PROBLEM TO SOLVE »
State the count of lines below in which the word "garanti" appears, and add nothing.

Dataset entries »

-*-

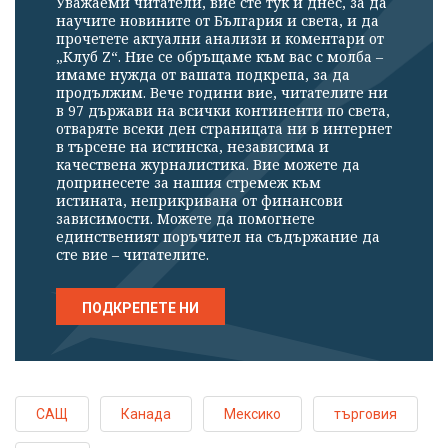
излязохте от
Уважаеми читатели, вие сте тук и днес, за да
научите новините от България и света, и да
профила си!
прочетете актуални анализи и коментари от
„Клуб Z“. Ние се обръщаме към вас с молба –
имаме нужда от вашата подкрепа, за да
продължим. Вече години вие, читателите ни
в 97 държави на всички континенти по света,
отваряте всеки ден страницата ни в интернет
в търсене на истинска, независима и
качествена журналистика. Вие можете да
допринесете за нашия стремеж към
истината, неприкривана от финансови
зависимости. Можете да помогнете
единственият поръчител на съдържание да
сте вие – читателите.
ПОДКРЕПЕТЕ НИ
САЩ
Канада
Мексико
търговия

-*-

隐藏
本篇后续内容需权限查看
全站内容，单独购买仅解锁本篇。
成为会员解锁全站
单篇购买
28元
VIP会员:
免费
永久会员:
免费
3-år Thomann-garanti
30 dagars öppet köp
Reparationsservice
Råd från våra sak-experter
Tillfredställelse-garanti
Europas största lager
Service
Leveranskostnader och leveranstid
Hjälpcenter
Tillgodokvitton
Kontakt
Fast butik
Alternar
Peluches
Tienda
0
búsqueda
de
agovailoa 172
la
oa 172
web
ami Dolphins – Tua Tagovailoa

-*-

RESULT »
2